Salário mínimo: desdobramentos da concessão de aumentos reais

Juliano Sander Musse*
“Não é o empregador quem paga os salários. Ele só os entrega. Quem paga os salários são os clientes.” Henry Ford

Sempre nos finais de ano volta à cena o debate sobre o reajuste do salário mínimo (SM), sendo questionada a necessidade de maior valorização para o piso salarial, bem como o impacto de tal aumento nas contas públicas.

Ao contrário do enfoque dado pelo lado das despesas e seu “excessivo” impacto nas contas públicas, comumente pulverizado pela mídia, este artigo tem o propósito de apontar a importância de se conceder aumentos reais expressivos aos salários mínimos (SMs) como forma de manutenção dos direitos básicos alcançados com a Constituição de 1988.

Aumentos reais do SM, que beneficiam direta e indiretamente milhões de brasileiros, são ações, equivocadamente, classificadas como barreiras ao progresso e ao crescimento econômico e como sinônimo de desemprego e informalidade. O debate distorcido consegue até caracterizar a previdência social como o principal problema das contas públicas, sendo inclusive apresentada como obstáculo a recuperação do SM e a sua elevação a um patamar de dignidade prevista constitucionalmente.

Antes de se iniciarmos uma análise propriamente dita das questões envolvendo o SM, vejamos a opinião de alguns autores sobre a polêmica questão da desvinculação do SM como piso previdenciário. Para Saboia , o fato de o SM ter passado a representar um duplo papel de piso no mercado de trabalho e de piso na Seguridade Social (inclusive na assistência social) faz com que qualquer tentativa de elevação de seu valor esbarre nas dificuldades das contas públicas do país. Portanto, uma alternativa possível seria desvincular parcialmente os dois pisos. Tal desvinculação, entretanto, teria que ser feita com salvaguardas para não prejudicar os beneficiários da política social. Para solucionar o problema o autor apresenta algumas propostas, dentre elas a de que o SM serviria apenas como piso para o mercado de trabalho e para as aposentadorias contributivas. Assim, tanto o salário mínimo quanto os benefícios previdenciários poderiam ser reajustados ao longo do tempo, reduzindo eventuais pressões sobre as contas públicas. Já Dain e Matijascic , dentro do mesmo escopo, defendem uma valorização real do salário mínimo para depois se pensar em desvinculação do piso. Para esses autores, o fato de o salário mínimo estar atrelado ao piso previdenciário é defensável sob o prisma social, pois o problema consiste em conferir garantias de melhores condições de vida. Quando os valores pagos pelo piso garantirem finalmente condições dignas a um aposentado de forma sustentável, será possível retomar o debate sobre a desvinculação entre o piso previdenciário e o salário mínimo com algum grau de legitimidade.

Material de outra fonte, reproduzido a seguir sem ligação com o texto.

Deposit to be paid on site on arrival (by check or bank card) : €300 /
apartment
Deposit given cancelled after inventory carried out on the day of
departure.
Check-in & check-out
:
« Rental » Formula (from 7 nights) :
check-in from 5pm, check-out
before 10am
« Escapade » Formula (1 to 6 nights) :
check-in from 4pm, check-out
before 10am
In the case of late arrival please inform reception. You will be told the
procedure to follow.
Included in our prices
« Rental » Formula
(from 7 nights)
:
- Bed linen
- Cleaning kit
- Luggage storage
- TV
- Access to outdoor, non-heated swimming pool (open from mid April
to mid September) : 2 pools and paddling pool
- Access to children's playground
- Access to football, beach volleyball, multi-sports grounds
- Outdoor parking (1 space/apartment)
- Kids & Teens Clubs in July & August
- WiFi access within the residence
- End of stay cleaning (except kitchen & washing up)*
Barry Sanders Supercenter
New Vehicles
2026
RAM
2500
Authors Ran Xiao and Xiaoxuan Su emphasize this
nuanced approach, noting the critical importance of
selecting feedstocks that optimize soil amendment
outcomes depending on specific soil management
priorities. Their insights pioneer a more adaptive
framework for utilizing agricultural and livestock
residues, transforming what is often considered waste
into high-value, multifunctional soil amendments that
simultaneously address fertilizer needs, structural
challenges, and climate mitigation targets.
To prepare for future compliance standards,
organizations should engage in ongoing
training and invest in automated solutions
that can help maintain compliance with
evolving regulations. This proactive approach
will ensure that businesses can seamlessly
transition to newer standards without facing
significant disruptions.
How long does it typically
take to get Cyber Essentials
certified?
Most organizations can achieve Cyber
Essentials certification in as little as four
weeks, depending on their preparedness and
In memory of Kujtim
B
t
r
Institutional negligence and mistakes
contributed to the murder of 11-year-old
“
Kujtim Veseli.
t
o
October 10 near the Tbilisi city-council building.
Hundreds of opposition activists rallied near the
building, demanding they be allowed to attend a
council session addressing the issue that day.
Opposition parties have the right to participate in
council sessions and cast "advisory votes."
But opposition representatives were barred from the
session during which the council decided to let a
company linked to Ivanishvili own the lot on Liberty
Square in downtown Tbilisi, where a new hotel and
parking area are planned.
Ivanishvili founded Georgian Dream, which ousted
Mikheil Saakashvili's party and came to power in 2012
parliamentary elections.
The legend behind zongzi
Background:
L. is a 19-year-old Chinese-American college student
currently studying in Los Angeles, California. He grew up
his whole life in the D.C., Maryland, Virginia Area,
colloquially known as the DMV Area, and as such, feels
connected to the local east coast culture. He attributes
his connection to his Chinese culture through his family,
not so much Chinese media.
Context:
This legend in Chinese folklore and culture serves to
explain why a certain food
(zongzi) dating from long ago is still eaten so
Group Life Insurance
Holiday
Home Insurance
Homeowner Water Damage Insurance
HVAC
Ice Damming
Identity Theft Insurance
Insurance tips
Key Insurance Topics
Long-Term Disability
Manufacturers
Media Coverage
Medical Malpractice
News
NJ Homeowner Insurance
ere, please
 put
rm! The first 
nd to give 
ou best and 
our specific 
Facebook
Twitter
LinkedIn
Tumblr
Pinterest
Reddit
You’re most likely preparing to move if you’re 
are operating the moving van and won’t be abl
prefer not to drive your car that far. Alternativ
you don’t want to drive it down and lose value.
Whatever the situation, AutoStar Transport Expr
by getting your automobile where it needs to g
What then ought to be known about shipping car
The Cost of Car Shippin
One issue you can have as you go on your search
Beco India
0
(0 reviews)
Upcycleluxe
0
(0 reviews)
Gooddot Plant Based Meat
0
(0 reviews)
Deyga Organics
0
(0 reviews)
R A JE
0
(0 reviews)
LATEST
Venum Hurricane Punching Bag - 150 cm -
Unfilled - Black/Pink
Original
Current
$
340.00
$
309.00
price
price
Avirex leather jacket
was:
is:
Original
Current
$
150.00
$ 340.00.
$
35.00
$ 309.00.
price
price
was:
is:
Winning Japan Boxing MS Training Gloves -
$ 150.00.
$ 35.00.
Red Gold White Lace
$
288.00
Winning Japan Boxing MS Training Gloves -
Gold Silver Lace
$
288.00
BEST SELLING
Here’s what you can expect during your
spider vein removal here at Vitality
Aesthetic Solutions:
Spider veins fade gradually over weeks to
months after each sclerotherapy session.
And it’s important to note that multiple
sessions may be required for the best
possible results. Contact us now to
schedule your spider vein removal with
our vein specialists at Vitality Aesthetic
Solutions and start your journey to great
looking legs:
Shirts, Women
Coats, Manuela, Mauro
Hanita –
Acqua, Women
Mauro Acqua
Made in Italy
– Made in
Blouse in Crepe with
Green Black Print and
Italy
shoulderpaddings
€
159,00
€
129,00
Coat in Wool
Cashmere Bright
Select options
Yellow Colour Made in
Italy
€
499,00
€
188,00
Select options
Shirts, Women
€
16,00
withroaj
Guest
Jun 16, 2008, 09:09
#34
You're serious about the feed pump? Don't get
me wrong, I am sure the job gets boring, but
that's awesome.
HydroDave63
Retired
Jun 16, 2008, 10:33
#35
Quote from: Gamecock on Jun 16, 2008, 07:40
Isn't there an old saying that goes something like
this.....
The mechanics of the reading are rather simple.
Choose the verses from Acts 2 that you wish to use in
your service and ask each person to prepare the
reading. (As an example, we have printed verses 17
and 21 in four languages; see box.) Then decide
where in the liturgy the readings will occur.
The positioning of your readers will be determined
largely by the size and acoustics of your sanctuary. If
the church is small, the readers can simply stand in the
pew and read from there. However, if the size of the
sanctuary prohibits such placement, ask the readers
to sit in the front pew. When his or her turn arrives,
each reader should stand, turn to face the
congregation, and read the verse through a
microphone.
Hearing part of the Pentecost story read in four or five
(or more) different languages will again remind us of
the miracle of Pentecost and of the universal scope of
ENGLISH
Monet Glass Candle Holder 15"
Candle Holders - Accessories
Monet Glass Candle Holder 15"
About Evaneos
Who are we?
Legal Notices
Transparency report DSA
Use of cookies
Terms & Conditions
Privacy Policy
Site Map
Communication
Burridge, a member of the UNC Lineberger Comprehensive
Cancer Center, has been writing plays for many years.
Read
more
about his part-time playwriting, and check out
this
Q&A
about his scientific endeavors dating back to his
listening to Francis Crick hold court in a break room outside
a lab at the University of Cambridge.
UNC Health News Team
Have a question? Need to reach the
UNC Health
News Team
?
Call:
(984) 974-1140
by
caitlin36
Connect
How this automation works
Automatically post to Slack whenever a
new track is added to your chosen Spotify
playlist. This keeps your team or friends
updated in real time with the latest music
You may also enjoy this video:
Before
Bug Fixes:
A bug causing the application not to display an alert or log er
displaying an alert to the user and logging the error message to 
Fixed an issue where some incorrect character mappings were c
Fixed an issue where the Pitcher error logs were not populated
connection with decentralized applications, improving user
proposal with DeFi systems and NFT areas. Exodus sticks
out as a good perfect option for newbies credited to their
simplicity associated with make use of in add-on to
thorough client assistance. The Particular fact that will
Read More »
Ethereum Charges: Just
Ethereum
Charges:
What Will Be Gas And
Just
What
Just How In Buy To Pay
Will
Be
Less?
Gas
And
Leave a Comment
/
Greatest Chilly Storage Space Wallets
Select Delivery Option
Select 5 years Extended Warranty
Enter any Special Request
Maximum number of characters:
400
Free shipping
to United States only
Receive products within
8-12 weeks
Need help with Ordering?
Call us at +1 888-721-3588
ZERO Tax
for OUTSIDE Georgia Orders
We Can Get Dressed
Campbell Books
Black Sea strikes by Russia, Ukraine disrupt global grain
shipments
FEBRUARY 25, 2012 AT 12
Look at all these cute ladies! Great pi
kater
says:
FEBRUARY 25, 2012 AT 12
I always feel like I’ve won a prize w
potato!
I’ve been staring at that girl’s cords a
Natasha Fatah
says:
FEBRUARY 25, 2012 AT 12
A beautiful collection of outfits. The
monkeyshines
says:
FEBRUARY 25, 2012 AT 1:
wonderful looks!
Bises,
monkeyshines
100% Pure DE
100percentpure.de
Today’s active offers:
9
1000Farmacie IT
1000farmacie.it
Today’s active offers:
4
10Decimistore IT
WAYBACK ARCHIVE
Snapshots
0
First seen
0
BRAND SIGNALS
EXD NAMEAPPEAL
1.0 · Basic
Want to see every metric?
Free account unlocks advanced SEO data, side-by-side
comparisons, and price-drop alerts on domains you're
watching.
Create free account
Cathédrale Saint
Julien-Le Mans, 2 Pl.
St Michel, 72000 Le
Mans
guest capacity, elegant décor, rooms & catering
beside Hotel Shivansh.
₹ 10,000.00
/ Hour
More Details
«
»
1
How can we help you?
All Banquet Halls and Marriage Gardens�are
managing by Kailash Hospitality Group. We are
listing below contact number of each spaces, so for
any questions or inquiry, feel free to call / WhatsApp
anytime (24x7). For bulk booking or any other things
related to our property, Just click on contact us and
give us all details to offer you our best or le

Independente se o processo passa por obter maiores ganhos reais para desvincular ou desvincular para se obter maiores ganhos reais, o que de fato precisa ser feito é perceber a real importância salário mínimo para a economia, principalmente a dos pequenos municípios, e para a vida de milhões de brasileiros que dele dependem.

Primeiramente o salário mínimo em nosso país ainda é baixo e não condiz com o tamanho da nossa economia, mostrando-se incapaz de proteger o trabalhador ou de atender aos preceitos constitucionais (CF/88, art. 7º, inciso IV). Para que o Brasil possa crescer de forma permanente, mantendo uma política social coerente e reduzindo a desigualdade da renda dos ocupados, é necessário, dentre outras medidas, estender os aumentos reais do SM como elemento de valorização do trabalho. O Gráfico 1 mostra os aumentos reais concedidos ao salário mínimo a partir de 1981, bem como a desigualdade da renda do trabalho, apurada aqui pelo Índice de Gini . Instrumento utilizado para medir o grau de concentração de renda em determinado grupo, esse índice mostra que, a partir de 1993, com mais intensidade a partir de 2005, marco que se verifica maiores aumentos reais concedidos ao SM, houve melhoria mais significativa na distribuição da renda do trabalho.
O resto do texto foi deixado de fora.